Dataset excerpts
■ ■ ■ ■ ■

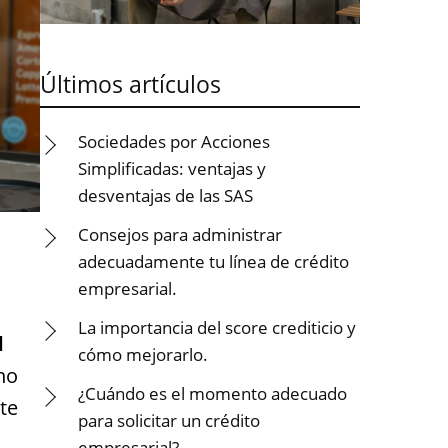
Últimos artículos
Sociedades por Acciones
Simplificadas: ventajas y
desventajas de las SAS
Consejos para administrar
adecuadamente tu línea de crédito
empresarial.
La importancia del score crediticio y
l
cómo mejorarlo.
no
¿Cuándo es el momento adecuado
te
para solicitar un crédito
empresarial?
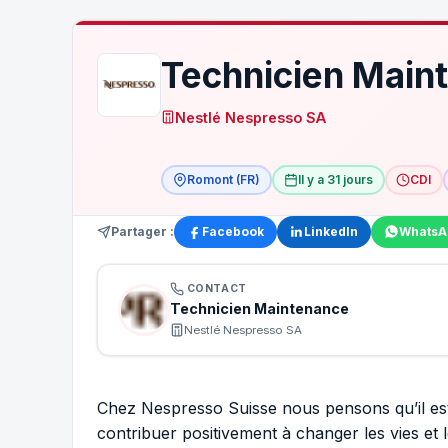
Technicien Maint
Nestlé Nespresso SA
Romont (FR)
Il y a 31 jours
CDI
Partager :
Facebook
LinkedIn
WhatsA
CONTACT
Technicien Maintenance
Nestlé Nespresso SA
Chez Nespresso Suisse nous pensons qu’il est 
contribuer positivement à changer les vies et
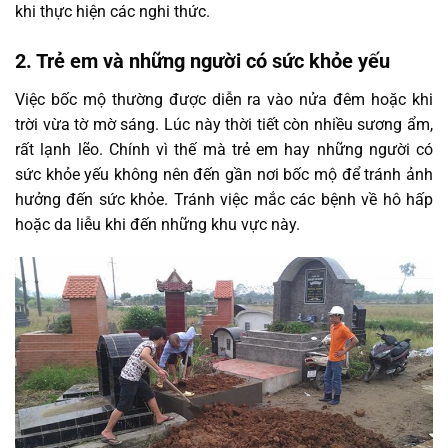
khi thực hiện các nghi thức.
2. Trẻ em và những người có sức khỏe yếu
Việc bốc mộ thường được diễn ra vào nửa đêm hoặc khi
trời vừa tờ mờ sáng. Lúc này thời tiết còn nhiều sương ẩm,
rất lạnh lẽo. Chính vì thế mà trẻ em hay những người có
sức khỏe yếu không nên đến gần nơi bốc mộ để tránh ảnh
hưởng đến sức khỏe. Tránh việc mắc các bệnh về hô hấp
hoặc da liễu khi đến những khu vực này.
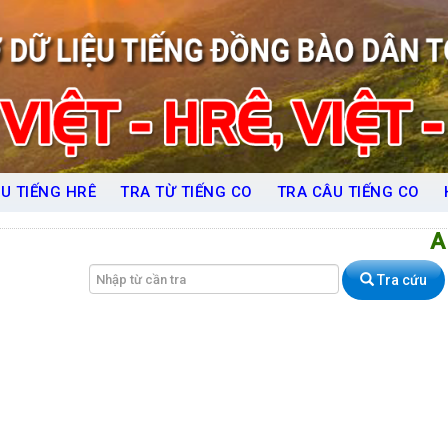
U TIẾNG HRÊ
TRA TỪ TIẾNG CO
TRA CÂU TIẾNG CO
A
Tra cứu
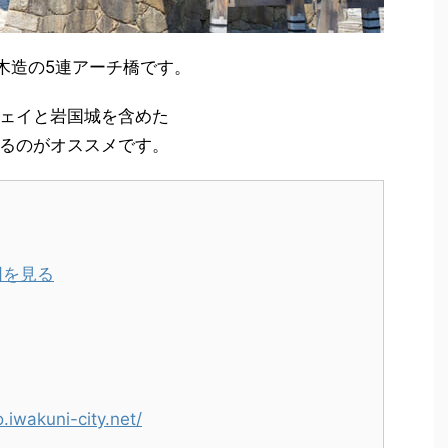
の木造の5連アーチ橋です。
ェイと岩国城を含めた
るのがオススメです。
図を見る
o.iwakuni-city.net/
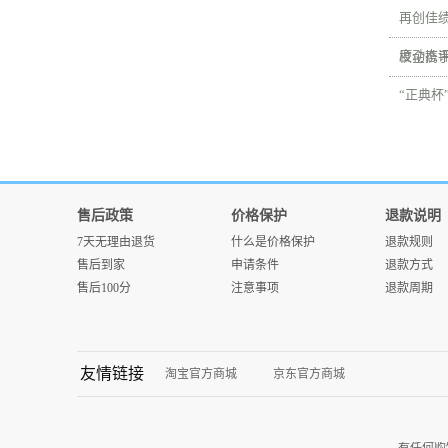
再创佳绩
度动态
校企携手
“正典杯
售后政策
价格保护
退款说明
7天无理由退货
什么是价格保护
退款规则
售后到家
申请条件
退款方式
售后100分
注意事项
退款周期
友情链接
淘宝官方商城
京东官方商城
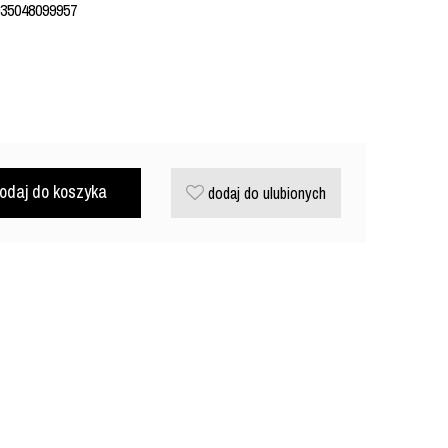
035048099957
odaj do koszyka
dodaj do ulubionych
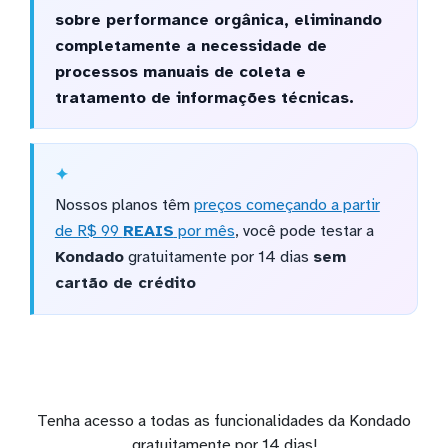
sobre performance orgânica, eliminando
completamente a necessidade de
processos manuais de coleta e
tratamento de informações técnicas.
Nossos planos têm
preços começando a partir
de R$ 99
REAIS
por mês
, você pode testar a
Kondado
gratuitamente por 14 dias
sem
cartão de crédito
Tenha acesso a todas as funcionalidades da Kondado
gratuitamente por 14 dias!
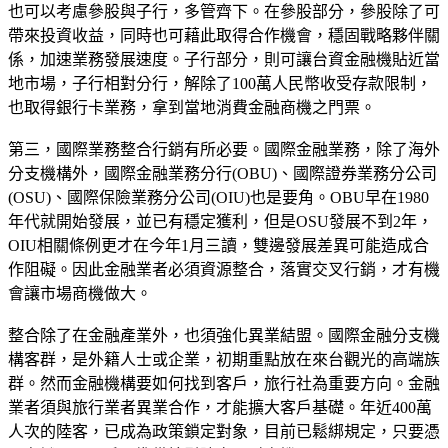
也可以考慮參股與子行，多管齊下。在參股部分，參股除了可
帶來投資收益，同時也可藉此取得合作機會，穩固戰略夥伴關
係，加速業務發展速度。子行部分，則可讓台資金融機貼近當
地市場，子行相對分行，解除了100萬人民幣收受存款限制，
也取得銀行卡業務，拿到當地消費金融商機之門票。
第三，國際業務整合行銷有所必要。國際金融業務，除了海外
分支機構外，國際金融業務分行(OBU)、國際證券業務分公司
(OSU)、國際保險業務分公司(OIU)也是要角。OBU早在1980
年代就開始發展，並已有穩定獲利，但是OSU發展不到2年，
OIU相關條例更才在今年1月三讀，雙邊發展差異可能造成合
作阻礙。因此金融業者必須資源整合，落實交叉行銷，才有機
會讓市場商機做大。
整合除了在金融產業外，也須強化異業結盟。國際金融分支機
構客群，是外籍人士或企業，初期重點放在來台觀光的高端族
群。然而金融機構要如何找到客戶，旅行社為重要方向。金融
業者須與旅行業者異業合作，才能擴大客戶基礎。年近400萬
人次的陸客，已成為政策鎖定對象，目前已鬆綁規定，只要憑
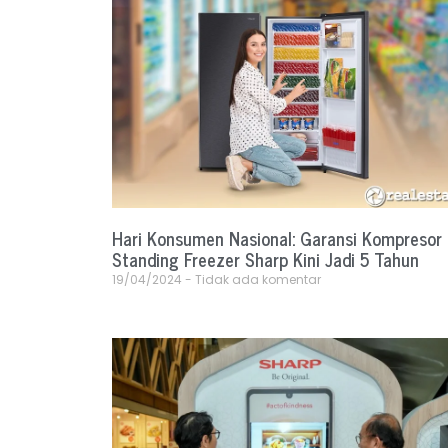
Hari Konsumen Nasional: Garansi Kompresor
Standing Freezer Sharp Kini Jadi 5 Tahun
19/04/2024
Tidak ada komentar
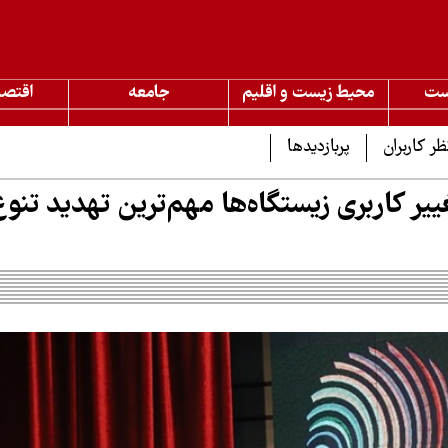
ست
محیط زیست و اقلیم
جامعه
اقتصا
ظر کاربران
پربازدیدها
ییر کاربری زیستگاه‌ها مهم‌ترین تهدید تنو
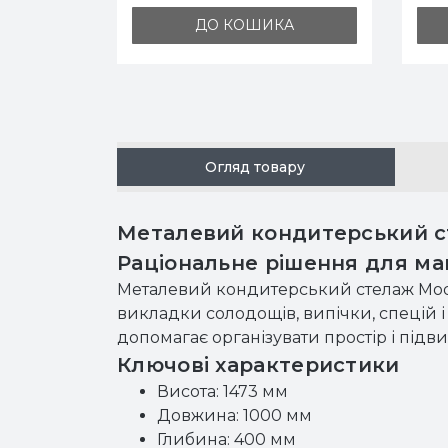
А
ДО КОШИКА
Огляд товару
Металевий кондитерський ст
Раціональне рішення для маг
Металевий кондитерський стелаж Mode
викладки солодощів, випічки, спецій і 
допомагає організувати простір і під
Ключові характеристики
Висота: 1473 мм
Довжина: 1000 мм
Глибина: 400 мм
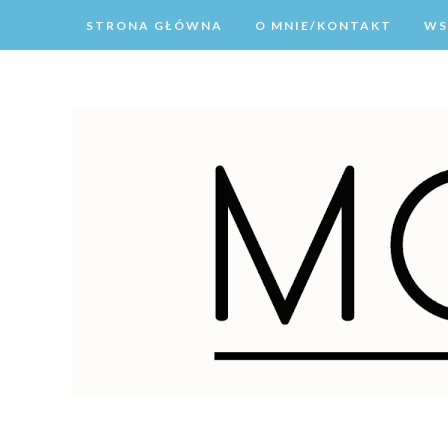
STRONA GŁÓWNA
O MNIE/KONTAKT
WS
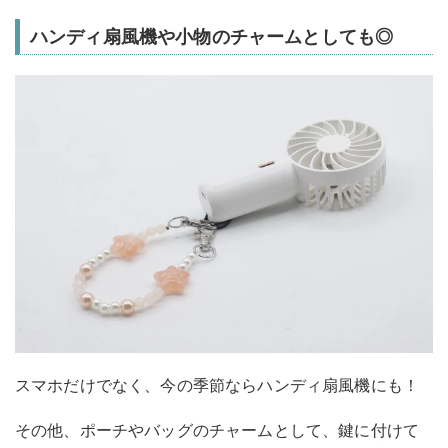
ハンディ扇風機や小物のチャームとしても◎
スマホだけでなく、今の季節ならハンディ扇風機にも！
その他、ポーチやバッグのチャームとして、鍵に付けて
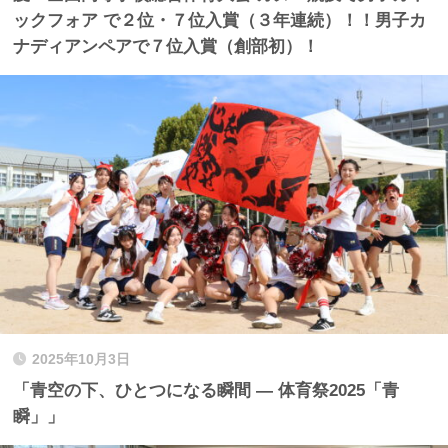
ックフォア で２位・７位入賞（３年連続）！！男子カ
ナディアンペアで７位入賞（創部初）！
2025年10月3日
「青空の下、ひとつになる瞬間 ― 体育祭2025「青
瞬」」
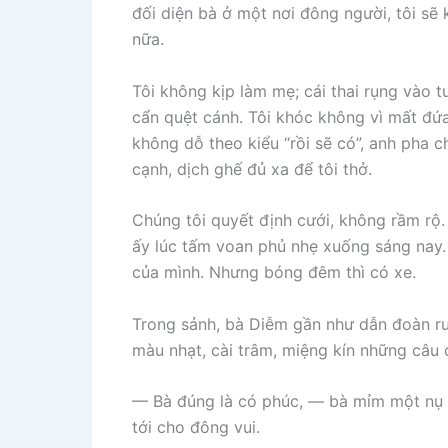
đối diện bà ở một nơi đông người, tôi sẽ
nữa.
Tôi không kịp làm mẹ; cái thai rụng vào 
cẩn quệt cánh. Tôi khóc không vì mất đứa
không dỗ theo kiểu “rồi sẽ có”, anh pha c
cạnh, dịch ghế đủ xa để tôi thở.
Chúng tôi quyết định cưới, không rầm rộ. 
ấy lúc tấm voan phủ nhẹ xuống sáng nay
của mình. Nhưng bóng đêm thì có xe.
Trong sảnh, bà Diễm gần như dẫn đoàn rư
màu nhạt, cài trâm, miệng kín những câu 
— Bà đúng là có phúc, — bà mỉm một nụ c
tới cho đông vui.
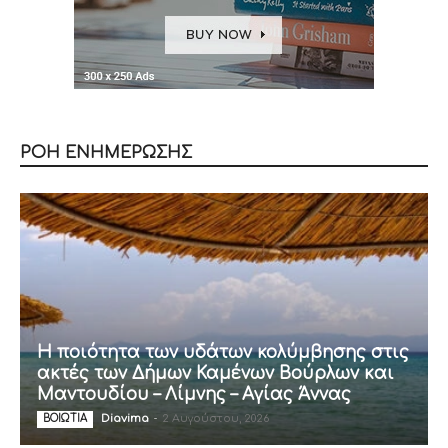
ΡΟΗ ΕΝΗΜΕΡΩΣΗΣ
Η ποιότητα των υδάτων κολύμβησης στις
ακτές των Δήμων Καμένων Βούρλων και
Μαντουδίου – Λίμνης – Αγίας Άννας
Diavima
-
2 Αυγούστου, 2026
ΒΟΙΩΤΙΑ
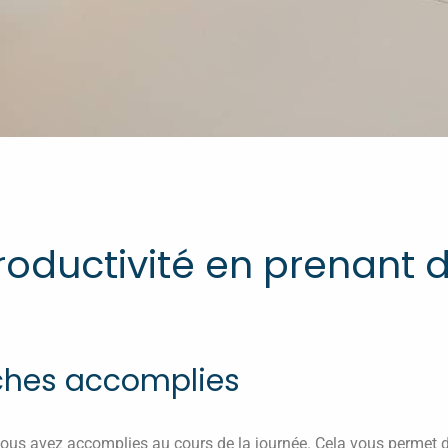
roductivité en prenant d
tâches accomplies
ous avez accomplies au cours de la journée. Cela vous permet 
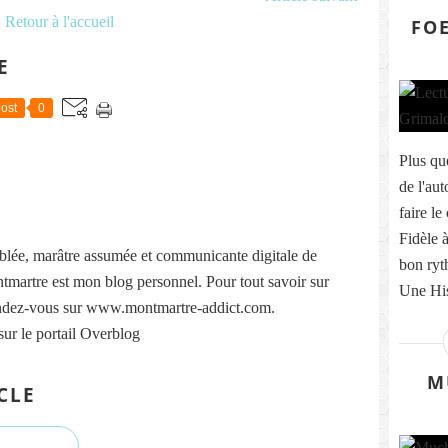
Retour à l'accueil
FO
E
ost
0
Plus que
de l'au
faire le
Fidèle à
lée, marâtre assumée et communicante digitale de
bon ry
martre est mon blog personnel. Pour tout savoir sur
Une His
ndez-vous sur www.montmartre-addict.com.
sur le portail Overblog
M
CLE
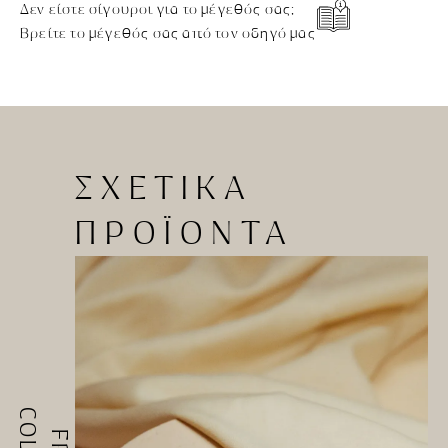
Δεν είστε σίγουροι για το μέγεθός σας;
Βρείτε το μέγεθός σας από τον οδηγό μας
ΣΧΕΤΙΚΑ
ΠΡΟΪΟΝΤΑ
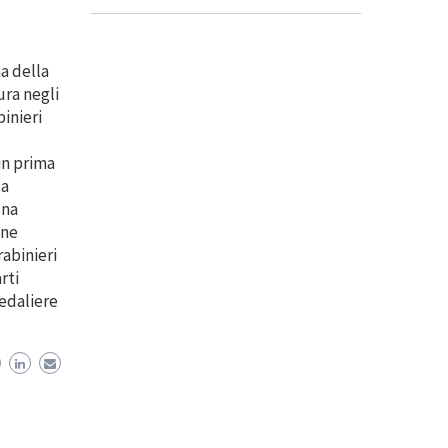
na della
ura negli
binieri
in prima
la
una
one
rabinieri
rti
pedaliere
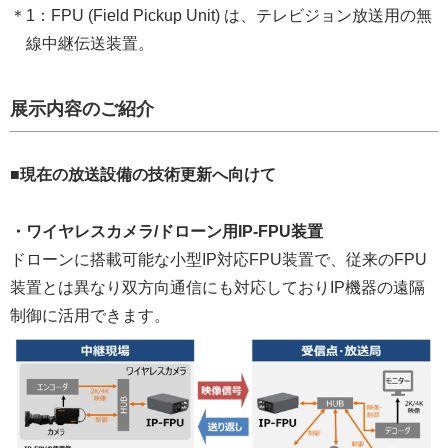
1：FPU (Field Pickup Unit) は、テレビジョン放送用の無
線中継伝送装置。
展示内容のご紹介
■現在の放送設備の技術更新へ向けて
・ワイヤレスカメラ/ドローン用IP-FPU装置
ドローンに搭載可能な小型IP対応FPU装置で、従来のFPU
装置とは異なり双方向通信にも対応しておりIP機器の遠隔
制御に活用できます。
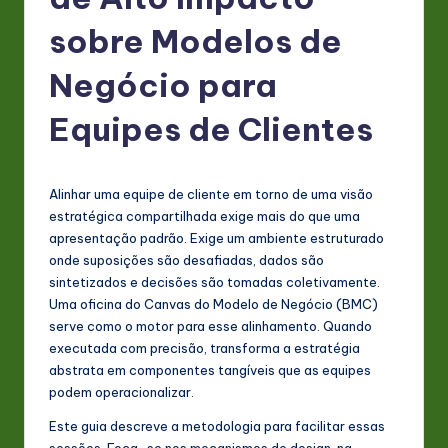
P
o
sobre Modelos de
rt
Negócio para
u
Equipes de Clientes
g
u
e
Alinhar uma equipe de cliente em torno de uma visão
estratégica compartilhada exige mais do que uma
s
apresentação padrão. Exige um ambiente estruturado
e
onde suposições são desafiadas, dados são
sintetizados e decisões são tomadas coletivamente.
-
Uma oficina do Canvas do Modelo de Negócio (BMC)
L
serve como o motor para esse alinhamento. Quando
executada com precisão, transforma a estratégia
a
abstrata em componentes tangíveis que as equipes
t
podem operacionalizar.
e
Este guia descreve a metodologia para facilitar essas
sessões. Foca-se nos mecanismos de design, na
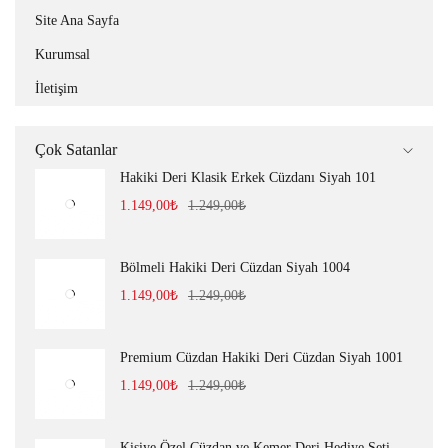
Site Ana Sayfa
Kurumsal
İletişim
Çok Satanlar
Hakiki Deri Klasik Erkek Cüzdanı Siyah 101
1.149,00
₺
1.249,00
₺
Bölmeli Hakiki Deri Cüzdan Siyah 1004
1.149,00
₺
1.249,00
₺
Premium Cüzdan Hakiki Deri Cüzdan Siyah 1001
1.149,00
₺
1.249,00
₺
Kişiye Özel Cüzdan ve Kemer Deri Hediye Seti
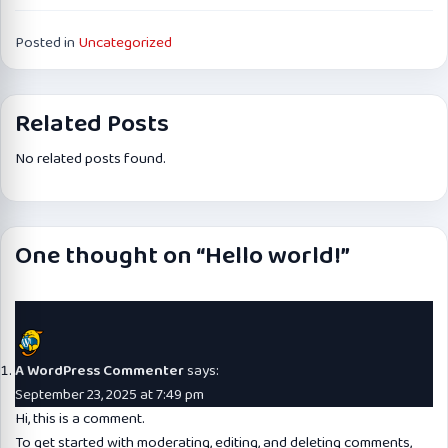
Posted in
Uncategorized
Related Posts
No related posts found.
One thought on “
Hello world!
”
A WordPress Commenter
says:
September 23, 2025 at 7:49 pm
Hi, this is a comment.
To get started with moderating, editing, and deleting comments,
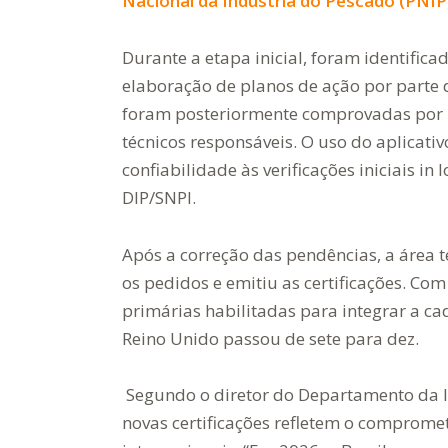
Nacional da Indústria do Pescado (PNIP
Durante a etapa inicial, foram identific
elaboração de planos de ação por parte
foram posteriormente comprovadas por 
técnicos responsáveis. O uso do aplicati
confiabilidade às verificações iniciais in
DIP/SNPI.
Após a correção das pendências, a área t
os pedidos e emitiu as certificações. C
primárias habilitadas para integrar a c
Reino Unido passou de sete para dez.
Segundo o diretor do Departamento da In
novas certificações refletem o comprome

■ ■ ■ ■ ■

- [Exercise prompt]: Although the records above contain pictures, the copy should not; retype exactly the lines from the one containing "tới cho đông vui." through the one containing "ndez-vous sur www.montmartre-addict.com.".

- [Answer to the problem]:
tới cho đông vui.
ΡΟΗ ΕΝΗΜΕΡΩΣΗΣ
Η ποιότητα των υδάτων κολύμβησης στις
ακτές των Δήμων Καμένων Βούρλων και
Μαντουδίου – Λίμνης – Αγίας Άννας
Diavima
-
2 Αυγούστου, 2026
ΒΟΙΩΤΙΑ
roductivité en prenant d
tâches accomplies
ous avez accomplies au cours de la journée. Cela vous permet 
Retour à l'accueil
FO
E
ost
0
Plus que
de l'au
faire le
Fidèle à
lée, marâtre assumée et communicante digitale de
bon ry
martre est mon blog personnel. Pour tout savoir sur
Une His
ndez-vous sur www.montmartre-addict.com.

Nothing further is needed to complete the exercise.